** What you will do **
Report every line of the records that contains the word "ветеринаром".

Page images and extracted text
===

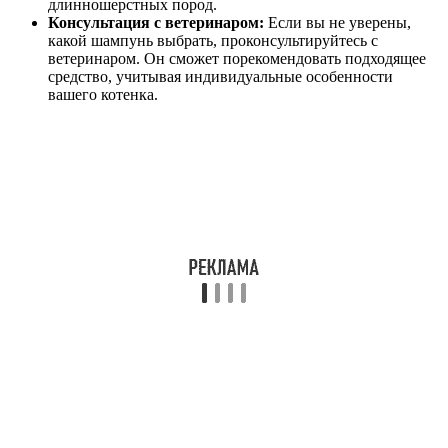
длинношерстных пород.
Консультация с ветеринаром:
Если вы не уверены,
какой шампунь выбрать, проконсультируйтесь с
ветеринаром. Он сможет порекомендовать подходящее
средство, учитывая индивидуальные особенности
вашего котенка.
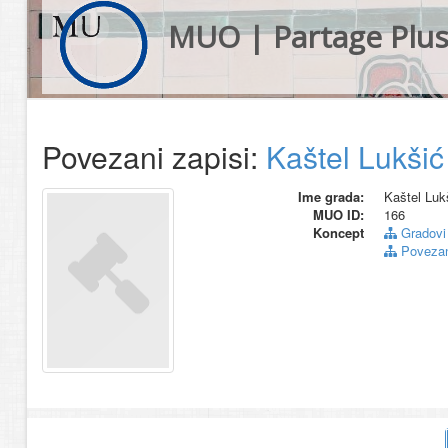
MUO | Partage Plu
Povezani zapisi:
Kaštel Lukšić
Ime grada:
Kaštel Luk
MUO ID:
166
Koncept
Gradovi
Povezani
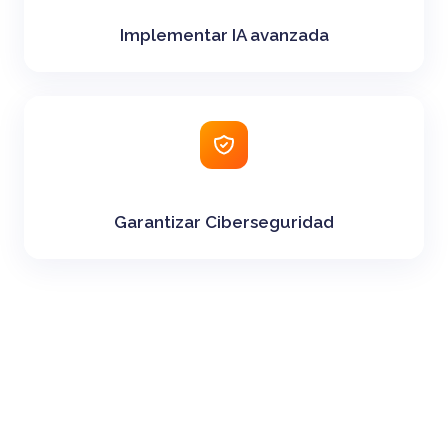
Implementar IA avanzada
Garantizar Ciberseguridad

===

** Solution to this task **
Консультация с ветеринаром:
ветеринаром. Он сможет порекомендовать подходящее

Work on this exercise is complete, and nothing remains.